Consider the network topology shown below. Assume that the processing delay at all the nodes is negligible.

  1. The sender sends two 1000-byte data packets back-to-back with a negligible inter-packet delay. The queue has no other packets. What is the time delay between the arrival of the first bit of the second packet and the first bit of the first packet at the receiver?
    After the first bit of the first packet arrives at the receiver, it will take 1 millisecond for the rest of the packet to arrive (1000 bytes at 1 million bytes/sec).

    Since the connection from the sender is much faster than the connection to the receiver, the second packet arrives in the queue before the first packet has been completely sent to the receiver. That means that the first bit of the second packet is available for sending right after the last bit of the first packet.

    So the total delay is 1 ms.

  2. The receiver acknowledges each 1000-byte data packet to the sender, and each acknowledgment has a size A = 100 bytes. What is the minimum possible round trip time between the sender and receiver? The round trip time is defined as the duration between the transmission of a packet and the receipt of an acknowledgment for it.
    The propagation time from the sender to the receiver is 11 ms, which is how long the first bit of a packet takes to arrive assuming no queueing delay in the switch. It then takes another 1 ms for the rest of the packet to arrive. So it takes 12 ms for the complete packet to arrive at the receiver.

    After the complete packet has arrived, the receiver generates an acknowledgment, which takes another 10.1 ms to completely arrive at the switch.

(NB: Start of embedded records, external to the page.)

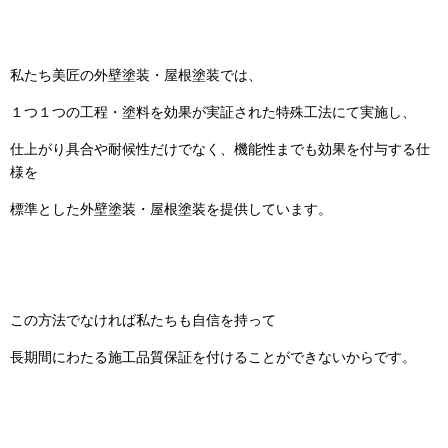
私たち美匠の外壁塗装・屋根塗装では、
１つ１つの工程・塗料を効果が実証された特殊工法にて実施し、
仕上がり具合や耐候性だけでなく、機能性までも効果を付与する仕
様を
標準とした外壁塗装・屋根塗装を提供しています。
この方法でなければ私たちも自信を持って
長期間にわたる施工品質保証を付けることができないからです。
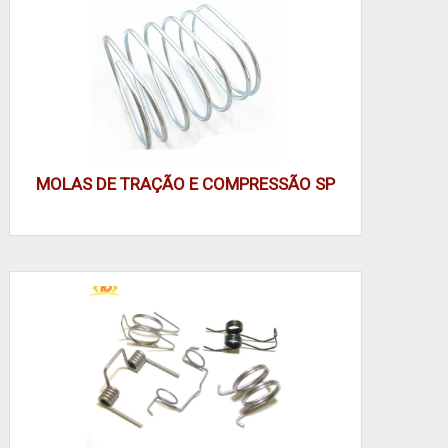
ambiente operacional reduz retrabalhos e paradas
não planejadas.
Automotivo: suspensão, travas, retorno de pedal
Industrial: válvulas, prensas, amortecedores de
choque
MOLAS DE TRAÇÃO E COMPRESSÃO SP
Eletrônica e médico: contatos, micro-mecanismos,
peças sanitárias
Escolha material e tratamento conforme exposição:
inox para corrosão, tratamentos térmicos para
durabilidade e opções verdes para reciclagem.
Mapeie ambiente, ciclo e exigência de carga antes
da seleção; isso transforma especificação em
desempenho previsível e manutenção reduzida.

Assuming the switch doesn't forward the acknowledgment until it completely arrives, then it takes another 1.001 ms for the acknowledgment to completely arrive at the sender.

    Round trip time = 12 + 10.1 + 1.001 = 23.101 ms. In less picky mode, we'd probably ignore the transmission times of the small packet (.101 ms) as being relatively immaterial.

Problem .

Annette Werker has developed a new switch. In this switch, 10% of the packets are processed on the "slow path", which incurs an average delay of 1 millisecond. All the other packets are processed on the "fast path", incurring an average delay of 0.1 milliseconds. Annette observes the switch over a period of time and finds that the average number of packets in it is 19. What is the average rate, in packets per second, at which the switch processes packets?

N = 19 packets
D = (.1)(1 ms) + (.9)(.1 ms) = .19 ms
λ = N/D = 19/.00019 = 100000 packets/s

Problem .

Alyssa P. Hacker designs a switch for a circuit-switched network to send data on a 1 Megabit/s link using time division multiplexing (TDM). The switch supports a maximum of 20 different simultaneous conversations on the link, and any given sender transmits data in frames of size 2000 bits. Over a period of time, Alyssa finds that the average number of conversations simultaneously using the link is 10. The switch forwards a data frame sent by a given sender every δ seconds according to TDM. Determine the value of δ

Each frame (2000 bits) takes 2e3/1e6 = 2 ms. With 20 conversations, it takes 20*2 = 40 ms for one complete cycle (δ) through the TDM schedule.